-- DATASET CONTENT follows --

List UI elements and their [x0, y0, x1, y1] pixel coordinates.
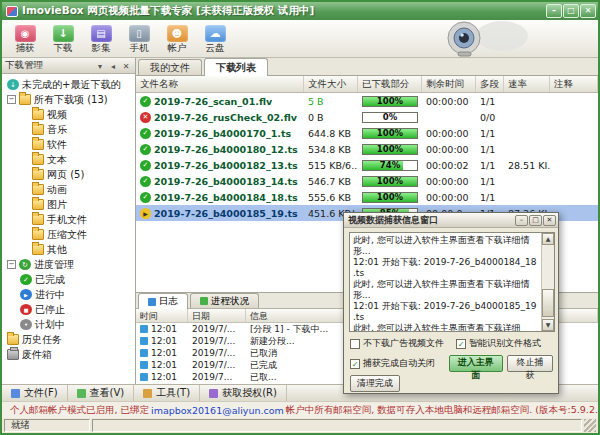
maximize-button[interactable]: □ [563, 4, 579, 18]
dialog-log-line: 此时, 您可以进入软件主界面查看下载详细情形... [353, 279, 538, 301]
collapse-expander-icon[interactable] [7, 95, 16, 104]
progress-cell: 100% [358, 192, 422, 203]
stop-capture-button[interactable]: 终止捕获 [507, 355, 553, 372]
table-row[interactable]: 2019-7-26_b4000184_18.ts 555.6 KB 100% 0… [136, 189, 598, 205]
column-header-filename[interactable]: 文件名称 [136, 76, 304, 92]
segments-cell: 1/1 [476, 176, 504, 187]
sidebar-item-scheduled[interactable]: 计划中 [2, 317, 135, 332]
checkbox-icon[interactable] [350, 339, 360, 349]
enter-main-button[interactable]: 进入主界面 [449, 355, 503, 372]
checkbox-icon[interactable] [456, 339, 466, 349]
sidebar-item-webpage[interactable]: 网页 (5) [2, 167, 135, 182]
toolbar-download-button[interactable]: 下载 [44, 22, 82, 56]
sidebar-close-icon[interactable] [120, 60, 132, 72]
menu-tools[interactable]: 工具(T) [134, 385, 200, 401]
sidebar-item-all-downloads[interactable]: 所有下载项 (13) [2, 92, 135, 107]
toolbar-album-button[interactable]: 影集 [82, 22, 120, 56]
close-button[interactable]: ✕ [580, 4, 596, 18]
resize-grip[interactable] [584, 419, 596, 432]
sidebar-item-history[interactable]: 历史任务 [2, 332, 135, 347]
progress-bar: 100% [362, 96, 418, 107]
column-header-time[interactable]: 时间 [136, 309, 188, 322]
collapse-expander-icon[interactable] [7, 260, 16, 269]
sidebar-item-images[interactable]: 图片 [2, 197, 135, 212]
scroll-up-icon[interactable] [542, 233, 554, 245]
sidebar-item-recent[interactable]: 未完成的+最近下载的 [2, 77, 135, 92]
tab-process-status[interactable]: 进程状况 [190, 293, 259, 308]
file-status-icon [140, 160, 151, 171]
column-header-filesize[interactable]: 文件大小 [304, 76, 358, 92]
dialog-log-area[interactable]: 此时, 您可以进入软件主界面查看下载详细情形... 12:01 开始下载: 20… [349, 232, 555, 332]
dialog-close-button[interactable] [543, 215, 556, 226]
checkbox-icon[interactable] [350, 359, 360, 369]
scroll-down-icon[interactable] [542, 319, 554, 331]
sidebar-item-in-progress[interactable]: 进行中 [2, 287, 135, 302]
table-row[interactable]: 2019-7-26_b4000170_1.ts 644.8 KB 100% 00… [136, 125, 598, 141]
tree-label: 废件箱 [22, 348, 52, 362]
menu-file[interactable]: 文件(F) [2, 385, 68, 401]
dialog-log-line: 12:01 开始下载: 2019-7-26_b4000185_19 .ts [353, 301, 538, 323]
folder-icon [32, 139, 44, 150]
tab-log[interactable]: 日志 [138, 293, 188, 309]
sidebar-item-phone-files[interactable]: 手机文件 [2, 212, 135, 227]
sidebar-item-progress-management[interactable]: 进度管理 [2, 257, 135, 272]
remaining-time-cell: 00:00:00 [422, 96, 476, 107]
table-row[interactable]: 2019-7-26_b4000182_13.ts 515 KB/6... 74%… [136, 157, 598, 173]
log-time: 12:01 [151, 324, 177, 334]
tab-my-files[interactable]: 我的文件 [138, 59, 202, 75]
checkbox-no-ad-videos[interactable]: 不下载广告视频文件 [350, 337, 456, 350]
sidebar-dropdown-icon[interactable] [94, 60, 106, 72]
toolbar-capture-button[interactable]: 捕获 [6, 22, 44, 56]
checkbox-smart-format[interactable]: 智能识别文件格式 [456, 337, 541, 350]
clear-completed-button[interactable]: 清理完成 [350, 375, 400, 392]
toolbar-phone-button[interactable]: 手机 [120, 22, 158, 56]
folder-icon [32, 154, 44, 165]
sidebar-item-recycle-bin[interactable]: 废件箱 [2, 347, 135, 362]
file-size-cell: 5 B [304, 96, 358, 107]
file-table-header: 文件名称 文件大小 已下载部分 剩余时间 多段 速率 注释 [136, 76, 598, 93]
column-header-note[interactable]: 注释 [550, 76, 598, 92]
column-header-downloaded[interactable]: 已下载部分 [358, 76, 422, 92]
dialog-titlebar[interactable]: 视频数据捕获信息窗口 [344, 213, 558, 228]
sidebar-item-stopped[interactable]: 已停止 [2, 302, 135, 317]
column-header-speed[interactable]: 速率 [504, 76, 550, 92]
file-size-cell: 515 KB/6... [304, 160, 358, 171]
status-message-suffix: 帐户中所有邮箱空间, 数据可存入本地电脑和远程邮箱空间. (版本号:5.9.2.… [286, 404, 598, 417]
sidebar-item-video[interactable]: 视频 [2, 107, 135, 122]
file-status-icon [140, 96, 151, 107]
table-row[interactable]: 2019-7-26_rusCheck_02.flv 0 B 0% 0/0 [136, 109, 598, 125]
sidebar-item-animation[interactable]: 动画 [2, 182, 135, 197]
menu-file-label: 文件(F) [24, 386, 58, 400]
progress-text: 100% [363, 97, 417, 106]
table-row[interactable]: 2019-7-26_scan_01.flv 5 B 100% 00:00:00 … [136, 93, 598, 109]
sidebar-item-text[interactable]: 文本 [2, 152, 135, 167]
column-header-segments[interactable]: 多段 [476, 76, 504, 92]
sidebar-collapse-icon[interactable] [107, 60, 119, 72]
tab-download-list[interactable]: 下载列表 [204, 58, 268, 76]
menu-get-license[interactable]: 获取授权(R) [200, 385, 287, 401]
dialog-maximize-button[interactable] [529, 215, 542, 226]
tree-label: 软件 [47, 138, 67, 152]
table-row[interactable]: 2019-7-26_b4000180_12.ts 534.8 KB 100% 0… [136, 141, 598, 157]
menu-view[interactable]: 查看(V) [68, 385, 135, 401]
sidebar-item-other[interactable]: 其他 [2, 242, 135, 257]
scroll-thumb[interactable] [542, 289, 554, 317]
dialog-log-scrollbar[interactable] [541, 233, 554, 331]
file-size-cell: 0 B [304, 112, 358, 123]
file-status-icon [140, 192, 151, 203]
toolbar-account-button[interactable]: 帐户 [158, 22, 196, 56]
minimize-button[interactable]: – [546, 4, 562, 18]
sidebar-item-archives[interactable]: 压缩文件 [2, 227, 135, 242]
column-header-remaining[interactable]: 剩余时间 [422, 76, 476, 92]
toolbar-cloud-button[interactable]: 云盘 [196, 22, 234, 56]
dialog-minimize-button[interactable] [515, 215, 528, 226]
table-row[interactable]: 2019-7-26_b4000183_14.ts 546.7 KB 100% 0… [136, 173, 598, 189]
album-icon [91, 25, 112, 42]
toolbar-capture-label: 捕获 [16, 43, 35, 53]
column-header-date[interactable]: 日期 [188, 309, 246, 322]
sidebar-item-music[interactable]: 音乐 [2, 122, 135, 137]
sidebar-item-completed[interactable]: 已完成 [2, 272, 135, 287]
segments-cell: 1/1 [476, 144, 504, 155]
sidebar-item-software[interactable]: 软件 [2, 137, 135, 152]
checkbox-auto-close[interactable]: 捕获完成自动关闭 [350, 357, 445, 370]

-- DATASET CONTENT concluded --
-- DATASET CONTENT follows --

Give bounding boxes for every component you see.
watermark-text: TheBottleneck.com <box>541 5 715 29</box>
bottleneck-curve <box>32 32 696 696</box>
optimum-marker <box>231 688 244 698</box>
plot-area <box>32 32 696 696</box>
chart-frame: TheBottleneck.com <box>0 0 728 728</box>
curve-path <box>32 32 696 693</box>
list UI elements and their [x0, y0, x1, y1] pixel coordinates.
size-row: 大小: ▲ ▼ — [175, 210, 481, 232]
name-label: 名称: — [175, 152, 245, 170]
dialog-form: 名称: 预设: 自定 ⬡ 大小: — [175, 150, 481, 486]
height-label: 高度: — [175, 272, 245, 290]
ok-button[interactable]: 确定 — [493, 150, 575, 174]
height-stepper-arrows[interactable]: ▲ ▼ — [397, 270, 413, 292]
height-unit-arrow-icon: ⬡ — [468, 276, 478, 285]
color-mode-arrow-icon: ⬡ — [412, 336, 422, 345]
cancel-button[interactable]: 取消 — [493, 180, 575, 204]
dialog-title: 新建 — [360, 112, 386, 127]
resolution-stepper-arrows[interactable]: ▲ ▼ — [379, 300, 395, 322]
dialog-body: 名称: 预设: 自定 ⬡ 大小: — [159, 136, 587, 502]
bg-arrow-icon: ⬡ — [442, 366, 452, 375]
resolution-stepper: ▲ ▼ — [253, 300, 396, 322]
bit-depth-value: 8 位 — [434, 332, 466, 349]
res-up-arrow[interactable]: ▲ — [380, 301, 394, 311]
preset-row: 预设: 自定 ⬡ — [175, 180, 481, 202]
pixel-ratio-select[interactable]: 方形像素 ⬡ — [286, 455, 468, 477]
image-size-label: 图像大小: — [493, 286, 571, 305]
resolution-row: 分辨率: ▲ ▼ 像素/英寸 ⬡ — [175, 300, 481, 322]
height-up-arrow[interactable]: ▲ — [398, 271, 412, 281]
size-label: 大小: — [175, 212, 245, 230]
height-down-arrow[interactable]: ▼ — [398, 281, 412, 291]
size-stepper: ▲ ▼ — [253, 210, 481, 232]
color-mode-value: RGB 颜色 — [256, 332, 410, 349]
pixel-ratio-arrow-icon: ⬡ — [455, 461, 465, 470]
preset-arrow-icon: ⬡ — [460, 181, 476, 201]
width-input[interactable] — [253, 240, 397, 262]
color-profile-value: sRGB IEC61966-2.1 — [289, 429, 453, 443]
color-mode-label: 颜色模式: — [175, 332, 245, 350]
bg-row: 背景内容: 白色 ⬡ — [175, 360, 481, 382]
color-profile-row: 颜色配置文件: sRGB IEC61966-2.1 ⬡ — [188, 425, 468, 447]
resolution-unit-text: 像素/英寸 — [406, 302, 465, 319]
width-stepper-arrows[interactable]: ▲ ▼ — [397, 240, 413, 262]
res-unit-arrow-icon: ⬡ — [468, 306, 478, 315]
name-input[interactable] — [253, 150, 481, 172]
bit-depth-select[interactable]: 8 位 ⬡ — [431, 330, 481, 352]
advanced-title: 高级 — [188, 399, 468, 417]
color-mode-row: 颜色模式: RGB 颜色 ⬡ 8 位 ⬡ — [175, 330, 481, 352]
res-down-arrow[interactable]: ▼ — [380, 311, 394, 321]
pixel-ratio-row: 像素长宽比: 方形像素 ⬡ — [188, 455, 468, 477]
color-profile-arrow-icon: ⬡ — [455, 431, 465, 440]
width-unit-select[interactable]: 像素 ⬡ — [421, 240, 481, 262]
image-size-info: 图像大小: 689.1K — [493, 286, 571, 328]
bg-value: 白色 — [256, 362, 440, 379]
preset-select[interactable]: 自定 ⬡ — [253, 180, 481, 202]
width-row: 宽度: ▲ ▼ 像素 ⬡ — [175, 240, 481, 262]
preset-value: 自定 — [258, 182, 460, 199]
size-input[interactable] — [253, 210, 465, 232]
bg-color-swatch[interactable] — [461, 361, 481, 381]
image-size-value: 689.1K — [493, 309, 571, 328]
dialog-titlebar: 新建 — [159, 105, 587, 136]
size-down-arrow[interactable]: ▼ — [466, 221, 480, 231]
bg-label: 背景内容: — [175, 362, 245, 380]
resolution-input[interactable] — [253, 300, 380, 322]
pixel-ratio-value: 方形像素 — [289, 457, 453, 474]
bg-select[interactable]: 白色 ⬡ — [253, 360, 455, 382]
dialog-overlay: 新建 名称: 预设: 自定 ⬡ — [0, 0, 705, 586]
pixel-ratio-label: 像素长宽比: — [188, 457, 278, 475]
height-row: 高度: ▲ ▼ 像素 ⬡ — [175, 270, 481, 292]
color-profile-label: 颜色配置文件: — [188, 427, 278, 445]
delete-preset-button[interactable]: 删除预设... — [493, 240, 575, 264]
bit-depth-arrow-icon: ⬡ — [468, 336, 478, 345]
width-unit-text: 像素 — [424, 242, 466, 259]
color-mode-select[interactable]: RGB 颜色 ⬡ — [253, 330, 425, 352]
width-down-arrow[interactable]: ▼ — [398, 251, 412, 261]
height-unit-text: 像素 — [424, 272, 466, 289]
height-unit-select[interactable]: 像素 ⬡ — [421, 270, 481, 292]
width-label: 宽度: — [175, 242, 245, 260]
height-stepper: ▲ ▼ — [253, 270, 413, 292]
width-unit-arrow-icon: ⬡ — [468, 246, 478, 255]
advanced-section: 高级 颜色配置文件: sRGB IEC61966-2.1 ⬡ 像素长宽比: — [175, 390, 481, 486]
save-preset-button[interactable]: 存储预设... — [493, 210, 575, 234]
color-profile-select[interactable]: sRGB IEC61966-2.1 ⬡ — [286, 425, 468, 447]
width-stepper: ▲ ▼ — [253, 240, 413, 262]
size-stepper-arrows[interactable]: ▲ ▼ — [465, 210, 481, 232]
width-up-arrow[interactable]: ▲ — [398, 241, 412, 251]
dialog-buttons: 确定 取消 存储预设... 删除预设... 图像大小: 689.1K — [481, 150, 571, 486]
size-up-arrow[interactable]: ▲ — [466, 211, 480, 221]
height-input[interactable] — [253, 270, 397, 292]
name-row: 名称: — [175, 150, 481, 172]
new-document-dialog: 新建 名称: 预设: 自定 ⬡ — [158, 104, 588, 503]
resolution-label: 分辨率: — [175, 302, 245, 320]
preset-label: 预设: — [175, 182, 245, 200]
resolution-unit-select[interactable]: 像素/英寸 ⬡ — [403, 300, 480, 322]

-- DATASET CONTENT concluded --
-- DATASET CONTENT follows --

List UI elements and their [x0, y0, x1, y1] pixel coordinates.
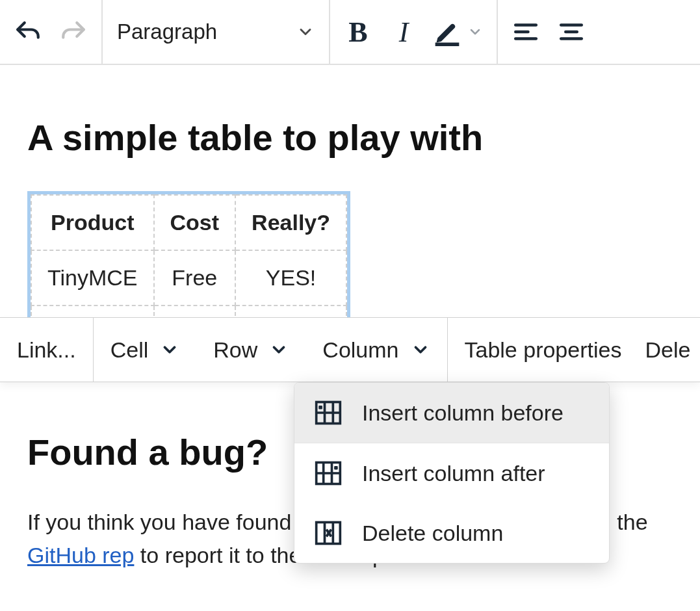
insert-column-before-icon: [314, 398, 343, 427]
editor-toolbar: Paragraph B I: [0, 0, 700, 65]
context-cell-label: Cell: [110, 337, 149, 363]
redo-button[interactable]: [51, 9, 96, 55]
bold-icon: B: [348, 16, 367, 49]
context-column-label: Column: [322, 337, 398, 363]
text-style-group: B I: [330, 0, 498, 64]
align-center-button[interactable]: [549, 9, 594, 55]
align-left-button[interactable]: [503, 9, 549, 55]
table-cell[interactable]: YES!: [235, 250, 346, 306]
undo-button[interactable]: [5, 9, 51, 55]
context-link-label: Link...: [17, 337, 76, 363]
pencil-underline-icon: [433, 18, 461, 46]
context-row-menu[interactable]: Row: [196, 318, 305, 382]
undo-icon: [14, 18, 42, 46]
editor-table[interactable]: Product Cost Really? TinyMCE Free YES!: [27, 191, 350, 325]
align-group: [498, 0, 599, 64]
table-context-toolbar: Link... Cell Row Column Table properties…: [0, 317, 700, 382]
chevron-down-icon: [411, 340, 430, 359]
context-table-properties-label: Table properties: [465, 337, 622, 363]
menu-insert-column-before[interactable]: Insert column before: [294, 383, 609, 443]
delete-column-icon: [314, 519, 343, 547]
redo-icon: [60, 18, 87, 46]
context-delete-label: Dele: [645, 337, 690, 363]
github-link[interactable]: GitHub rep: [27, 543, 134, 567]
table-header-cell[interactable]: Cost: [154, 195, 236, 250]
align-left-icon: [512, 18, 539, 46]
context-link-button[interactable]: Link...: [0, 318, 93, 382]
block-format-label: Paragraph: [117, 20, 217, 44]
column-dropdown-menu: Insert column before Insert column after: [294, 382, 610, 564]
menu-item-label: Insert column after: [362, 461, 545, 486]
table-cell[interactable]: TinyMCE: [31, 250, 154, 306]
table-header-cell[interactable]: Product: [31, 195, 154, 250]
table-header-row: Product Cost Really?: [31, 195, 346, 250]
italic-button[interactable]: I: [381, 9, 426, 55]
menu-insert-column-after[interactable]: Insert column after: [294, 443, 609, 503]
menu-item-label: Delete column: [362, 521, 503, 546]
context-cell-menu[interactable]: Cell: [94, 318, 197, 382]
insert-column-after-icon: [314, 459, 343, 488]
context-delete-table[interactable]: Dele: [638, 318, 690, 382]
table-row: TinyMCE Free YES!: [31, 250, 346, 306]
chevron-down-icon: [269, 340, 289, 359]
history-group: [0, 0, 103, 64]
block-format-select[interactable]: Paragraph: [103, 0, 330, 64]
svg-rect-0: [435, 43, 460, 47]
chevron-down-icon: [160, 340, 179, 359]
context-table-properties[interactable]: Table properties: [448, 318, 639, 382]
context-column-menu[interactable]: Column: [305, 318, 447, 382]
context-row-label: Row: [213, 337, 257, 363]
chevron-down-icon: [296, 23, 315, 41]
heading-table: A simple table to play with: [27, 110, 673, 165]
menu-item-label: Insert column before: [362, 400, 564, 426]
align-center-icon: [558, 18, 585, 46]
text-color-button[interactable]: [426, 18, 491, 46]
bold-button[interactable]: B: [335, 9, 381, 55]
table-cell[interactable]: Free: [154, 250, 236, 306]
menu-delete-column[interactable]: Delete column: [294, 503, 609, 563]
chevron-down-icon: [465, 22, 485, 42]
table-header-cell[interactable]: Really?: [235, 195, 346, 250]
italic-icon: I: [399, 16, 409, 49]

-- DATASET CONTENT concluded --

WHAT TO WORK ON
Copy each line of the entries that includes the word "颜色模式".

ANSWER FOR THE TASK
color-mode-label: 颜色模式: — [175, 332, 245, 350]
color-mode-row: 颜色模式: RGB 颜色 ⬡ 8 位 ⬡ — [175, 330, 481, 352]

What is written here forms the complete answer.